YOUR INSTRUCTIONS:
Write every line of the material again exactly, with no pictures in the copy.

SOURCE RECORDS:
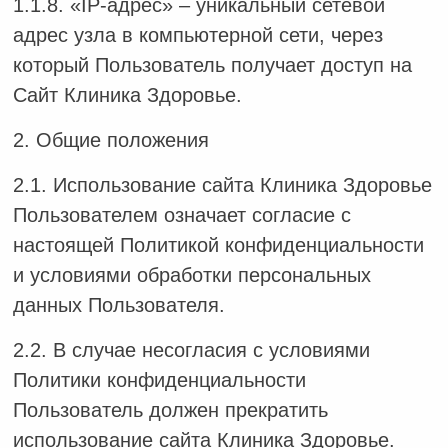
1.1.8. «IP-адрес» – уникальный сетевой
адрес узла в компьютерной сети, через
который Пользователь получает доступ на
Сайт Клиника Здоровье.
2. Общие положения
2.1. Использование сайта Клиника Здоровье
Пользователем означает согласие с
настоящей Политикой конфиденциальности
и условиями обработки персональных
данных Пользователя.
2.2. В случае несогласия с условиями
Политики конфиденциальности
Пользователь должен прекратить
использование сайта Клиника Здоровье.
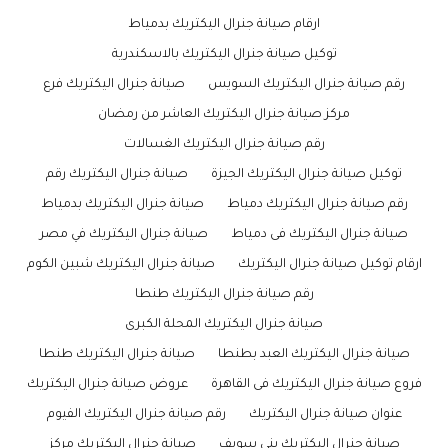
ارقام صيانة جنرال اليكتريك بدمياط
توكيل صيانة جنرال اليكتريك بالاسكندرية
رقم صيانة جنرال اليكتريك السويس
صيانة جنرال اليكتريك فرع
مركز صيانة جنرال اليكتريك العاشر من رمضان
رقم صيانة جنرال اليكتريك الغسالات
توكيل صيانة جنرال اليكتريك الجيزة
صيانة جنرال اليكتريك رقم
رقم صيانة جنرال اليكتريك دمياط
صيانة جنرال اليكتريك بدمياط
صيانة جنرال اليكتريك فى دمياط
صيانة جنرال اليكتريك في مصر
ارقام توكيل صيانة جنرال اليكتريك
صيانة جنرال اليكتريك شبين الكوم
رقم صيانة جنرال اليكتريك طنطا
صيانة جنرال اليكتريك المحلة الكبرى
صيانة جنرال اليكتريك العبد بطنطا
صيانة جنرال اليكتريك طنطا
فروع صيانة جنرال اليكتريك فى القاهرة
عروض صيانة جنرال اليكتريك
عنوان صيانة جنرال اليكتريك
رقم صيانة جنرال اليكتريك الفيوم
صيانة جنرال اليكتريك بنى سويف
صيانة جنرال اليكتريك مركز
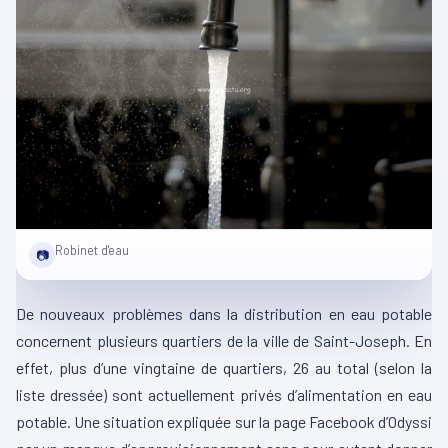
Robinet d'eau
📷
De nouveaux problèmes dans la distribution en eau potable
concernent plusieurs quartiers de la ville de Saint-Joseph. En
effet, plus d’une vingtaine de quartiers, 26 au total (selon la
liste dressée) sont actuellement privés d’alimentation en eau
potable. Une situation expliquée sur la page Facebook d’Odyssi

RESPONSE FOR THIS EXERCISE:
1.1.8. «IP-адрес» – уникальный сетевой
адрес узла в компьютерной сети, через
который Пользователь получает доступ на
Сайт Клиника Здоровье.
2. Общие положения
2.1. Использование сайта Клиника Здоровье
Пользователем означает согласие с
настоящей Политикой конфиденциальности
и условиями обработки персональных
данных Пользователя.
2.2. В случае несогласия с условиями
Политики конфиденциальности
Пользователь должен прекратить
использование сайта Клиника Здоровье.
ارقام صيانة جنرال اليكتريك بدمياط
توكيل صيانة جنرال اليكتريك بالاسكندرية
رقم صيانة جنرال اليكتريك السويس
صيانة جنرال اليكتريك فرع
مركز صيانة جنرال اليكتريك العاشر من رمضان
رقم صيانة جنرال اليكتريك الغسالات
توكيل صيانة جنرال اليكتريك الجيزة
صيانة جنرال اليكتريك رقم
رقم صيانة جنرال اليكتريك دمياط
صيانة جنرال اليكتريك بدمياط
صيانة جنرال اليكتريك فى دمياط
صيانة جنرال اليكتريك في مصر
ارقام توكيل صيانة جنرال اليكتريك
صيانة جنرال اليكتريك شبين الكوم
رقم صيانة جنرال اليكتريك طنطا
صيانة جنرال اليكتريك المحلة الكبرى
صيانة جنرال اليكتريك العبد بطنطا
صيانة جنرال اليكتريك طنطا
فروع صيانة جنرال اليكتريك فى القاهرة
عروض صيانة جنرال اليكتريك
عنوان صيانة جنرال اليكتريك
رقم صيانة جنرال اليكتريك الفيوم
صيانة جنرال اليكتريك بنى سويف
صيانة جنرال اليكتريك مركز
Robinet d'eau
📷
De nouveaux problèmes dans la distribution en eau potable
concernent plusieurs quartiers de la ville de Saint-Joseph. En
effet, plus d’une vingtaine de quartiers, 26 au total (selon la
liste dressée) sont actuellement privés d’alimentation en eau
potable. Une situation expliquée sur la page Facebook d’Odyssi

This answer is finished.